[Assigned task] Filter the records below for the word "Yeşilay". Keep each line that has it.

::::::

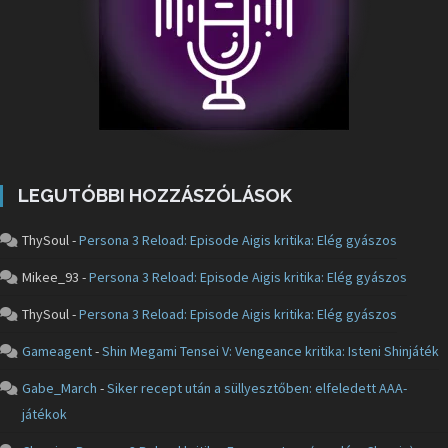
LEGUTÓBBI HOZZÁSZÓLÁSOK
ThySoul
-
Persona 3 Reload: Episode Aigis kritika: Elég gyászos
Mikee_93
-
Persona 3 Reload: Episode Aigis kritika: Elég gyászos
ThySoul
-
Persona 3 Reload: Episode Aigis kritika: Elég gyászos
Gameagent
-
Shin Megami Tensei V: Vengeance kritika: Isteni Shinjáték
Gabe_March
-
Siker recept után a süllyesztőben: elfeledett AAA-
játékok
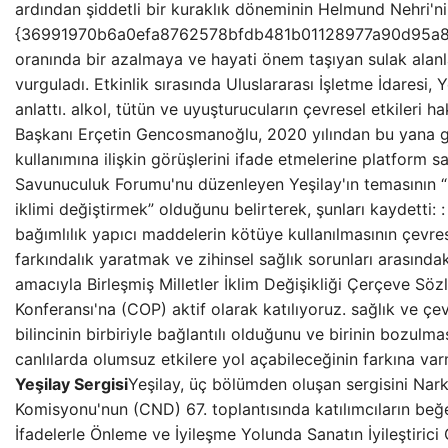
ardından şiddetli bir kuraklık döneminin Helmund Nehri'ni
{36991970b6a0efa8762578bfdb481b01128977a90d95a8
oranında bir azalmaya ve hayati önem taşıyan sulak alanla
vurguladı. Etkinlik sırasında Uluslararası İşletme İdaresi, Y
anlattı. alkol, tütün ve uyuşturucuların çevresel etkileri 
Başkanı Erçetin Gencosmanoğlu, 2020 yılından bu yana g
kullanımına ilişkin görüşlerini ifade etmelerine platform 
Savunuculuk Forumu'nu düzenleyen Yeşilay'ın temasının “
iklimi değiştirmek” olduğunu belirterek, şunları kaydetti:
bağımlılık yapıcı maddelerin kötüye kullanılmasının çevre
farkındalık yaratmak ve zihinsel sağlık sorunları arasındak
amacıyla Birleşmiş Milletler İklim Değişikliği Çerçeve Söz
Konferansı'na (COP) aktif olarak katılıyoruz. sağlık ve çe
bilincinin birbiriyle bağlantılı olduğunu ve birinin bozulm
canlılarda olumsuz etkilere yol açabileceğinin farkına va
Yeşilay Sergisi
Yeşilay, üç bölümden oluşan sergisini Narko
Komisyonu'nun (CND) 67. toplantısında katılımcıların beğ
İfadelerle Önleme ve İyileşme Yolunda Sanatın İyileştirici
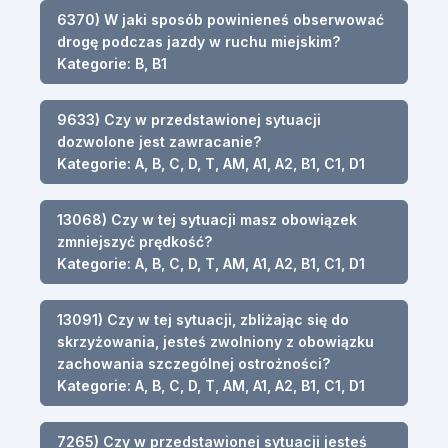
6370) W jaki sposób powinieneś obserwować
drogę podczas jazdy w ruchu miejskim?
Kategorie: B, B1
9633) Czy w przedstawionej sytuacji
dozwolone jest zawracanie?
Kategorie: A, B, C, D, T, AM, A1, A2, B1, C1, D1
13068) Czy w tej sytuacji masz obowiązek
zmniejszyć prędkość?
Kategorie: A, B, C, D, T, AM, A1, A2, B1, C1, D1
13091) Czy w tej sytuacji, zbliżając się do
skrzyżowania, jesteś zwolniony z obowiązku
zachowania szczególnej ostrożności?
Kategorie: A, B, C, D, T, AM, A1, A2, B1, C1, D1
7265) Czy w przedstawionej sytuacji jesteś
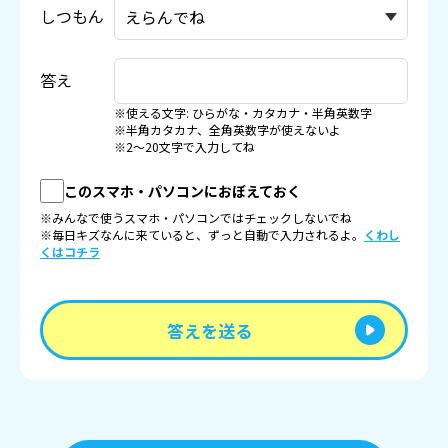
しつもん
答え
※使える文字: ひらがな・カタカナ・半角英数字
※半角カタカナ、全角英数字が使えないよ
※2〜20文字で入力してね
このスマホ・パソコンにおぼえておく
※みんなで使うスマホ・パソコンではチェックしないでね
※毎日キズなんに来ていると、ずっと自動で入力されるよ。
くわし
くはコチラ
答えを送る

::::::

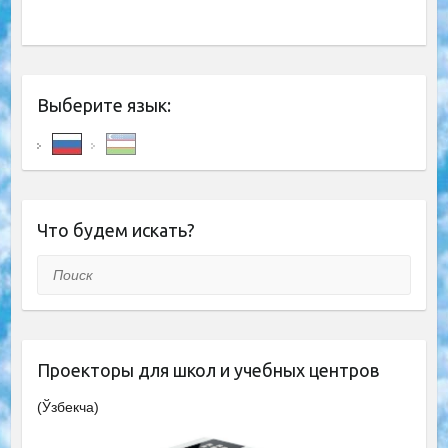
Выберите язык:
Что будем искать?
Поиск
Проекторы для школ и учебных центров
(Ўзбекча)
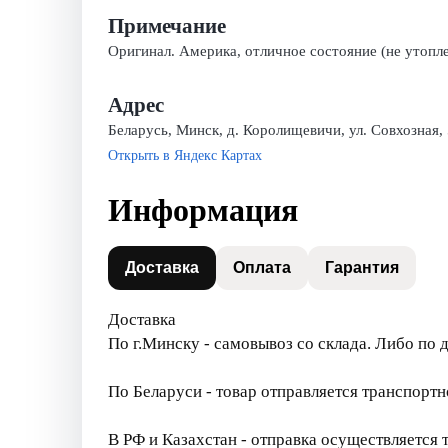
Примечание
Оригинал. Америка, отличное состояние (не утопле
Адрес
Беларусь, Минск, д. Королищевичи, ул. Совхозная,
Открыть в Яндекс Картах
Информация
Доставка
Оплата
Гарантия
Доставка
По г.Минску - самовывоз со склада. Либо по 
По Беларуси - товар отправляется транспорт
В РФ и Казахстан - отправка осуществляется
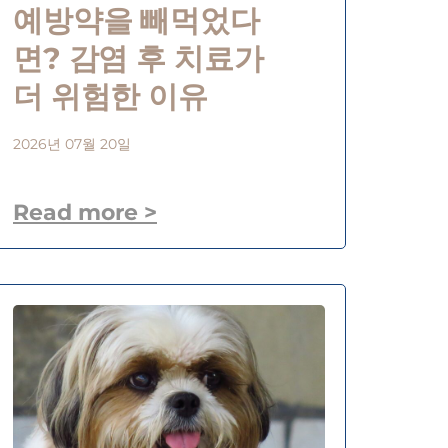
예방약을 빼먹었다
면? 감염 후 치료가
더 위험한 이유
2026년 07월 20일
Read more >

::::::

[Exercise output]
Savunuculuk Forumu'nu düzenleyen Yeşilay'ın temasının “
Yeşilay Sergisi
Yeşilay, üç bölümden oluşan sergisini Narko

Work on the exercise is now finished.